Introduction: A growing number of dialysis patients is treated with home haemodialysis. Our current pre-analytical protocols require patients to
centrifuge the blood sample and transfer the plasma into a new tube at home. This procedure is prone to errors and precludes accurate bicarbonate
measurement, required for determining dialysate bicarbonate concentration and maintaining acid-base status. We therefore evaluated whether
cooled overnight storage of gel separated plasma is an acceptable alternative.
Materials and methods: Venous blood of 34 haemodialysis patients was collected in 2 lithium heparin blood collection tubes with gel separator
(LH PSTTM II, REF 367374; Becton Dickinson, New Jersey, USA). One tube was analysed directly for measurement of bicarbonate, potassium, calcium,
phosphate, glucose, urea, lactate, aspartate aminotransferase (AST), and lactate dehydrogenase (LD); whereas the other was centrifuged and stored
unopened at 4 °C and analysed 24 h later.
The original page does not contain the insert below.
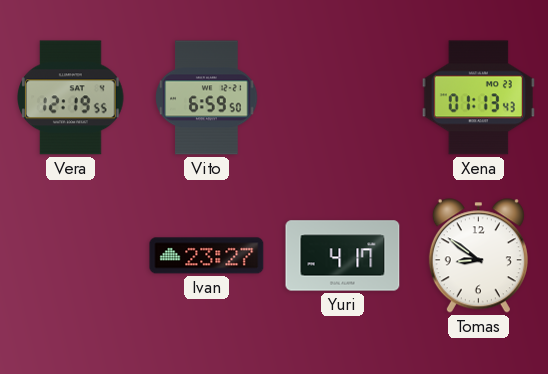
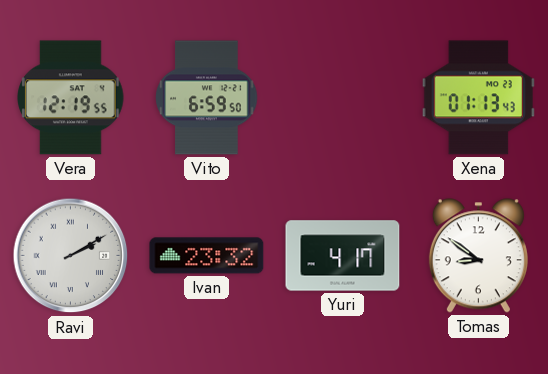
Ravi: none -> 2:10
Ivan: 23:27 -> 23:32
To measure analyte stability after 24 h of storage, the mean difference was calculated and compared to the
total allowable error (TEa) which was used as acceptance limit.
Results: Potassium (Z = - 4.28, P < 0.001), phosphate (Z = - 3.26, P = 0.001), lactate (Z = - 5.11, P < 0.001) and AST (Z = - 2.71, P = 0.007) concentrations
were higher, whereas glucose (Z = 4.00, P < 0.001) and LD (Z = 3.13, P = 0.002) showed a reduction. All mean differences were smaller than
the TEa and thus not clinically relevant. Bicarbonate (Z = 0.69, P = 0.491), calcium (Z = - 0.23, P = 0.815) and urea (Z = 0.81, P =0.415) concentrations
were stable.
Conclusions: Our less complex, user-friendly pre-analytical procedure resulted in at least 24 h stability of analytes relevant for monitoring haemodialysis,
including bicarbonate. This allows shipment and analysis the next day.

Keywords

haemodialysis; clinical chemistry tests; bicarbonates; blood specimen collection

Hrčak ID:

217222

URI

https://hrcak.srce.hr/217222

Publication date:

15.2.2019.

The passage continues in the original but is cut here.